Data were taken from the middle row of each subplot. Once each week, striped and spotted cucumber beetles (Fig. 3) were counted on five arbitrarily selected plants per plot. No cucumber beetles were observed on plants under Reemay row covers. The population of striped and spotted cucumber beetles ranged from zero to 1.9 beetles per plant in 2003 (Fig. 4) and zero to 5.3 beetles per plant in 2004 (Fig. 5). Prior to the removal of row covers, there were significantly more striped cucumber beetles in the non-covered plots (average of 0.45 and 1.19 beetles per plant in 2003 and 2004, respectively) compared to the covered plots. However, after row covers were removed in both years, fields with covered rows averaged significantly (P < 0.05) more spotted cucumber beetles than rows that were not covered and had significantly more striped cucumber beetles in 2004.



A
 
B

Fig. 3. Striped (A) and spotted (B) cucumber beetles, vectors for bacterial wilt pathogen.


Prior to the removal of the row cover in 2003, insecticide treatments did not result in fewer beetles compared to the non-treated control.

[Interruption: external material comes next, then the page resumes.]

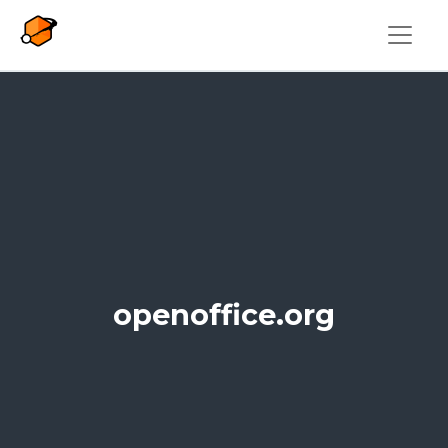
Pasar al contenido principal
openoffice.org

However, in 2004 the conventional insecticide and Admire treatments reduced beetle populations compared to the Entrust treatment and the non-treated control. After removal of row covers, there were no significant differences between any insecticide treatment and the non-treated control; however, some significant differences occurred among insecticide treatments (Figs. 4 and 5).


 

Fig. 4. Effect of row covers and insecticides on striped and spotted cucumber beetles averaged across experiments at Iowa State University research farms near Armstrong, Gilbert, and Muscatine, IA in 2003.

 


Fig. 5. Effect of row covers and insecticides on striped and spotted cucumber beetles averaged across experiments at Iowa State University research farms near Armstrong, Gilbert, and Muscatine, IA in 2004.


Bacterial Wilt

Data were taken from the middle row of each subplot. Once each week, the number of plants per plot that exhibited symptoms of bacterial wilt was recorded. Plants were considered wilted when at least one shoot exhibited wilt symptoms. Percent wilt on the first harvest date and 10 days earlier were analyzed using two-way ANOVA and Fisher’s protected LSD with P = 0.05. To determine whether row cover or insecticides delayed bacterial wilt, slopes were calculated and approximate dates on which wilt exceeded 5% were determined using linear interpolation. Slopes were analyzed using two-way ANOVA and Fisher’s protected LSD with P = 0.05.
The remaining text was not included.